VAITHEESWARAN: I think, actually, that the car industry and the oil industry are headed for a divorce. Cars are what people want — nobody really wants, or has an emotional attachment, to the gasoline in the tank. What they have the attachment to is their cool convertible or their very safe SUV or whatever it is people go and buy. I think cars and the car industry now very clearly recognize it has a chance to get rid of its troublesome partner because of this multiplicity of technologies. And they’re investing heavily, to the tune of billions of dollars, in advanced batteries, fuel cells, flex fuel technology… You’re finding every car maker has several bets because it’s not clear what the winner will be.

RYSSDAL: You say that you think Detroit and American auto makers are willing and able to move forward in the spirit of innovation that would be required for this to happen. But these are the same companies that are still making things like Hummers, for crying out loud…

VAITHEESWARAN: Absolutely. Don’t get me wrong — I don’t think that salvation is assured. I think among Ford, GM, Chrysler and some of the other giants of Europe, they’ll need to decide which of them is going to try to defend old ways of doing business. And there will be some innovators among them.

RYSSDAL: Was it you or your co-author who went to Detroit and actually rented a Hummer?
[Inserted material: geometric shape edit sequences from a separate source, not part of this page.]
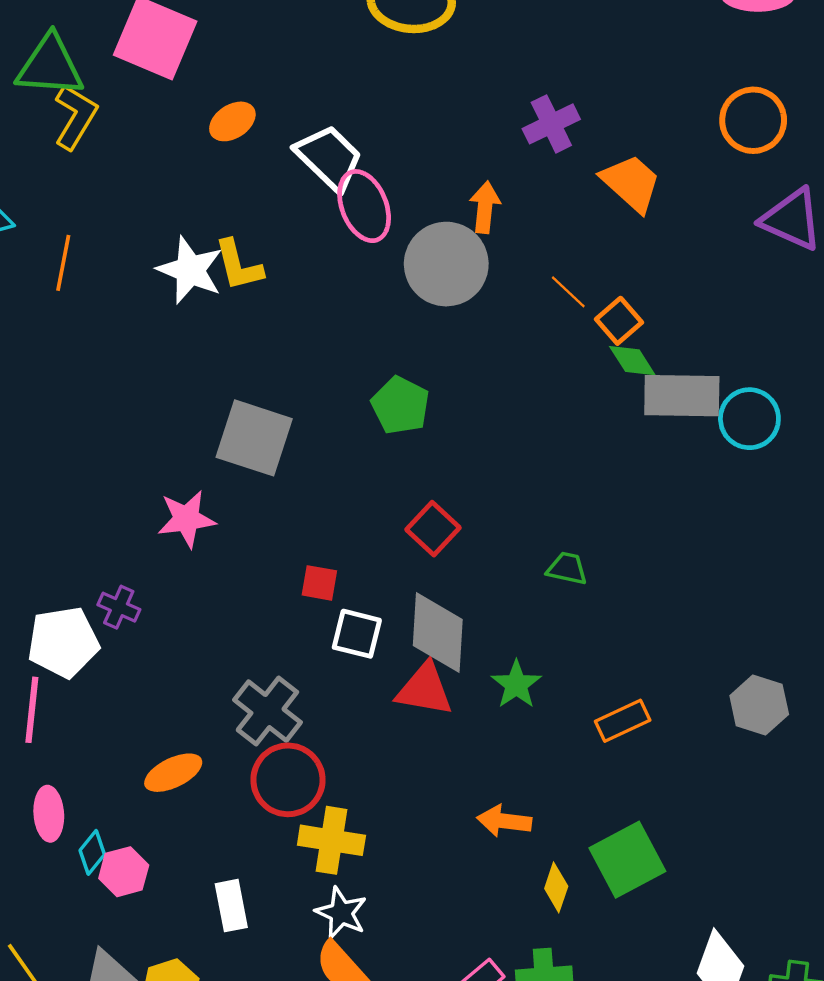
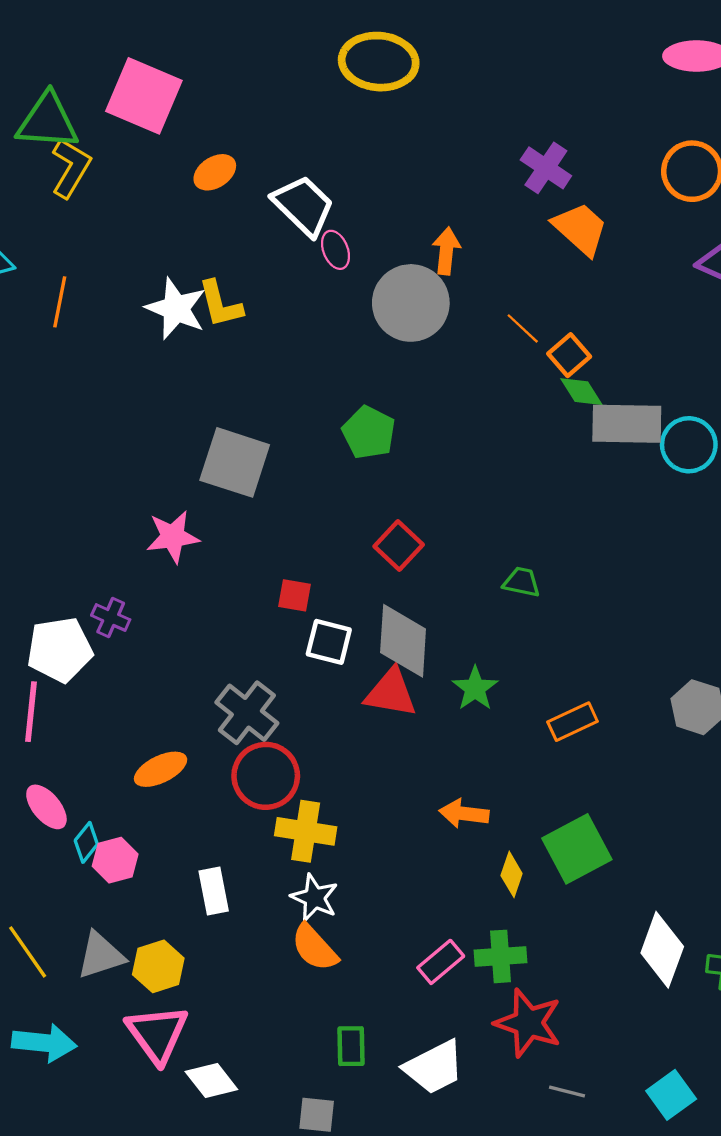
purple cross: (551, 124) -> (546, 168), moved, turned -30
pink ellipse: (364, 206) -> (336, 250), size x0.6
pink ellipse: (49, 814) -> (46, 807), turned -36

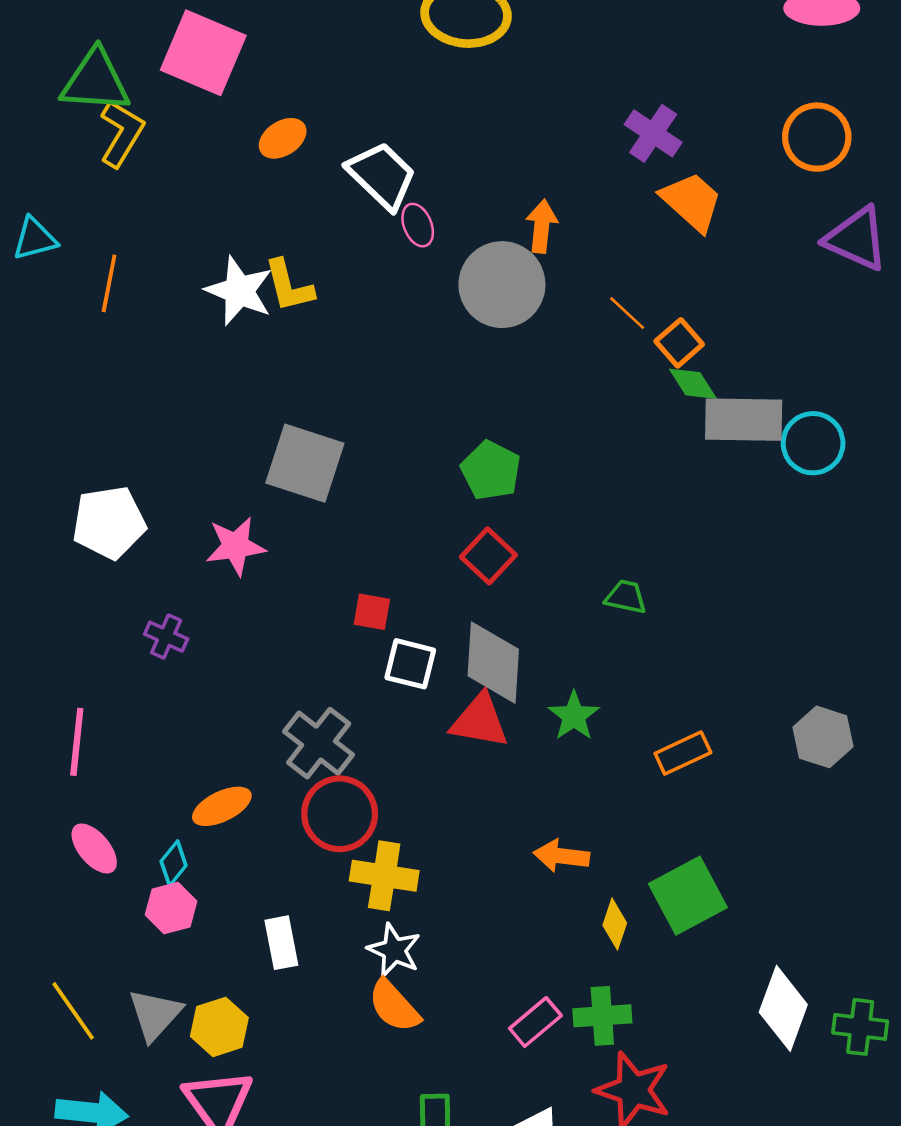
green pentagon: (369, 433) -> (491, 470), moved
white pentagon: (60, 650) -> (109, 523), moved
cyan diamond: (86, 842) -> (174, 863), moved
gray triangle: (101, 955) -> (155, 1015), turned -30

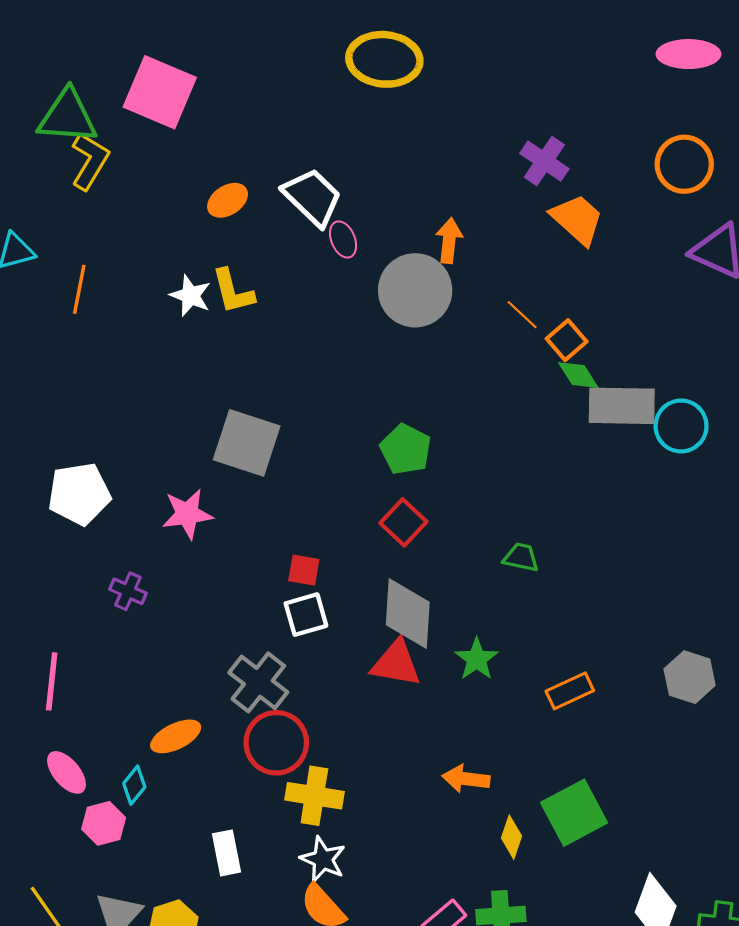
orange ellipse: (283, 138) -> (228, 200), moved
white star: (239, 291) -> (190, 296), size x0.7
white square: (410, 664) -> (306, 615), moved, turned -30
pink hexagon: (171, 908) -> (104, 823), moved

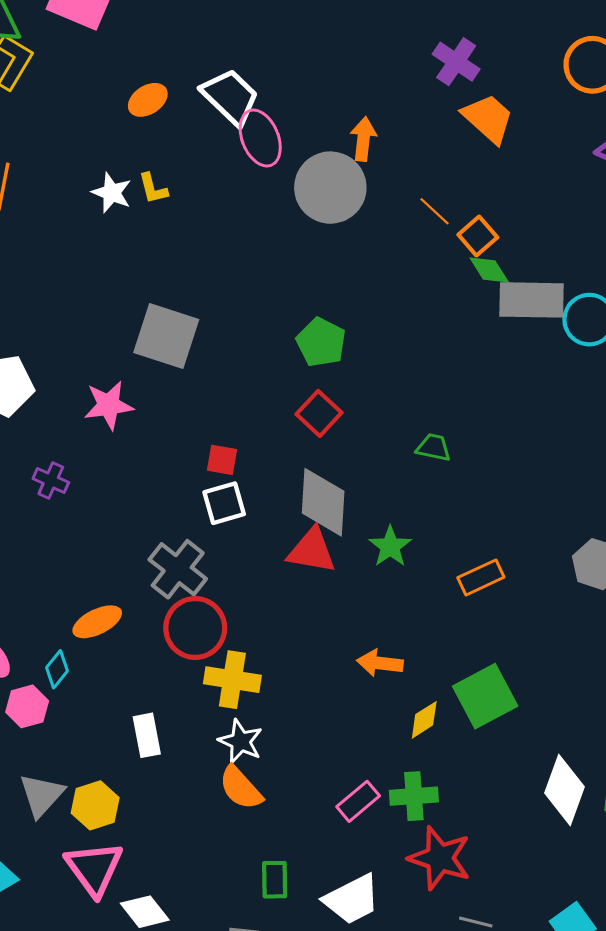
pink ellipse: (343, 239) -> (260, 138), size x1.6
yellow L-shape: (233, 291) -> (153, 189), size x0.7
yellow diamond: (512, 837) -> (424, 720), turned 39

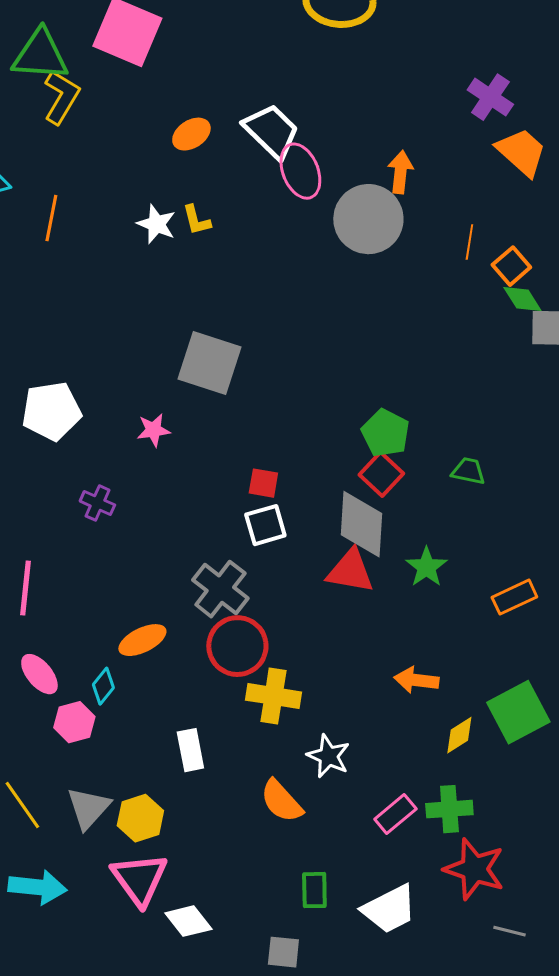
orange line: (435, 211) -> (469, 242), turned 56
green pentagon: (321, 342) -> (385, 433), moved
pink star: (109, 405) -> (153, 430), size x0.7
red square: (319, 413) -> (381, 474), moved
white star: (241, 741) -> (328, 756), moved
VAITHEESWARAN: That was me.

RYSSDAL: Tell us that story.

VAITHEESWARAN: Well, I couldn’t resist when I got to Detroit Airport to do some research for this book to rent the Hummer. And I was driving — a little self-conscious, but at the rental car counter, the guy looks at me and says “Ah, you got the big boy today, sir. Way to go!” And it was much the same driving all over Detroit — pulling in at the shopping mall, girls checking me out… And I was thinking, “Boy, this is another world from the East Coast or California” where I risked getting the car keyed and certainly booed and hissed at. An in a way, that was part of the impetus for this book. We’re not anti-SUV — I mean, the Hummer is a pretty heavy and inefficient vehicle, but even an SUV can be consistent with an environmentally friendly future if you think of it this way: If the whole world drove Priuses, we’re still 100 percent addicted to oil, because every Prius uses a lot of gasoline. If my SUV is made of lightweight carbon composite material — meaning it’s very efficient — and I have a stack of fuel cells in there, and I get the hydrogen from a renewable farm, I’m suddenly 100 percent off of oil. You’re the one who’s the problem, driving the Prius.

RYSSDAL: Vijay Vaitheeswaran is a correspondent for the Economist. He’s an occasional commentator on this program. He’s also the co-author of the new book Zoom: The Global Race to Fuel the Car of the Future. Vijay, thanks a lot for your time.

VAITHEESWARAN: It’s great to be with you.